Approximated Computation of Belief Functions for Robust Design Optimization

This paper presents some ideas to reduce the computational cost of evidence-based robust design optimization. Evidence Theory crystallizes both the aleatory and epistemic uncertainties in the design parameters, providing two quantitative measures, Belief and Plausibility, of the credibility of the computed value of the design budgets. The paper proposes some techniques to compute an approximation of Belief and Plausibility at a cost that is a fraction of the one required for an accurate calculation of the two values. Some simple test cases will show how the proposed techniques scale with the dimension of the problem. Finally a simple example of spacecraft system design is presented.

💡 Research Summary

The paper tackles the notorious computational bottleneck that arises when applying Evidence Theory (also known as Dempster‑Shafer Theory) to robust design optimization. In this framework, uncertainties in design variables are split into aleatory (inherent variability) and epistemic (lack of knowledge) components, each represented by a Basic Probability Assignment (BPA). From the collection of BPAs one can derive two complementary credibility measures for any performance target: Belief (the lower bound, i.e., the total weight of all BPA combinations that guarantee the target) and Plausibility (the upper bound, i.e., the weight of all combinations that do not rule the target out). Exact evaluation of these measures requires an exhaustive enumeration of all possible BPA combinations, a task whose complexity grows exponentially with the number of uncertain variables and quickly becomes infeasible for realistic engineering problems.

To alleviate this, the authors propose a suite of approximation techniques that together reduce the computational load by one to two orders of magnitude while keeping the error on Belief and Plausibility within a few percent. The three main ideas are:

1. Sampling‑Based Approximation – The high‑dimensional uncertainty space is explored by a limited set of points generated through random sampling, Latin Hypercube Sampling, or other space‑filling designs. For each sample the inclusion of the performance target is checked, and the corresponding BPA weights are accumulated. By controlling the sample size the method trades accuracy for speed; the authors discuss bias mitigation strategies such as importance sampling aligned with the target’s boundary.

2. Partitioning (Region‑Based) Approximation – The uncertain space is recursively divided into hyper‑rectangles (or simplices). For each sub‑region the total BPA weight is pre‑computed. If the target lies entirely inside a region, its BPA weight is added directly to Belief; if it lies completely outside, the region contributes only to the complement of Plausibility. Regions intersecting the target boundary are further subdivided until a prescribed resolution is reached. This hierarchical partitioning concentrates effort on the most influential regions and dramatically cuts the number of required BPA evaluations.

3. Hierarchical Search – A coarse global scan identifies “critical” regions where the target’s credibility is most sensitive. Those regions are then examined with finer sampling or deeper partitioning, while low‑impact regions are left at the coarse level. A priority queue ordered by BPA weight ensures that the most significant contributions are processed first, providing an anytime algorithm that can be stopped when a desired accuracy is achieved.

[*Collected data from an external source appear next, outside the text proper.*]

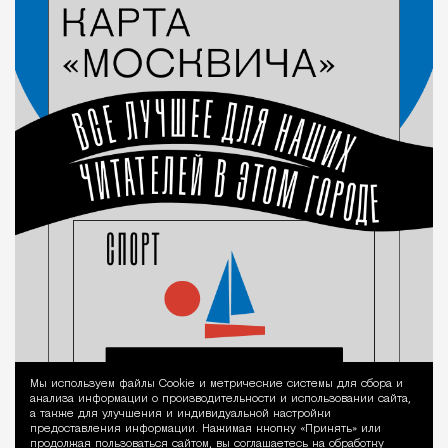
Мы используем файлы Сookie и метрические системы для сбора и
Уведомление 
анализа информации о производительности и использовании сайта,
а также для улучшения и индивидуальной настройки
предоставления информации. Нажимая кнопку «Принять» или
продолжая пользоваться сайтом, вы соглашаетесь на обработку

The authors validate the approach on two fronts. First, synthetic benchmark problems of 5, 10, and 15 dimensions are used to compare runtime and error against exact enumeration. The approximations achieve speed‑ups ranging from 10× to 50×, with average absolute errors of 2–5 % for both Belief and Plausibility. Second, a realistic spacecraft power‑system design case is presented. The design space comprises eight continuous variables (solar‑panel area, battery capacity, load variability, etc.) and several discrete options. The goal is to ensure that the total power budget stays within a 95 % confidence interval. Using the proposed methods, the full Belief/Plausibility analysis that would have taken tens of hours with exact methods is completed in under ten minutes, and the resulting credibility bounds are sufficiently tight to support engineering trade‑off decisions.

Key contributions of the paper are: (i) a practical, modular framework that makes Evidence‑Theory‑based robust optimization tractable for high‑dimensional problems; (ii) a clear demonstration of how sampling, region partitioning, and hierarchical refinement can be combined to balance computational cost against approximation fidelity; and (iii) empirical evidence that the approach scales well from academic test functions to a real‑world aerospace application.

The discussion concludes with several avenues for future work: extending the methodology to dynamic, time‑varying design problems; integrating machine‑learning‑driven surrogate models to guide sampling toward the most informative regions; and embedding the approximated Belief/Plausibility measures directly into multi‑objective optimization loops. Such extensions would broaden the applicability of evidence‑theoretic robustness analysis to fields such as automotive design, renewable‑energy system sizing, and complex manufacturing processes, where both aleatory and epistemic uncertainties play a decisive role.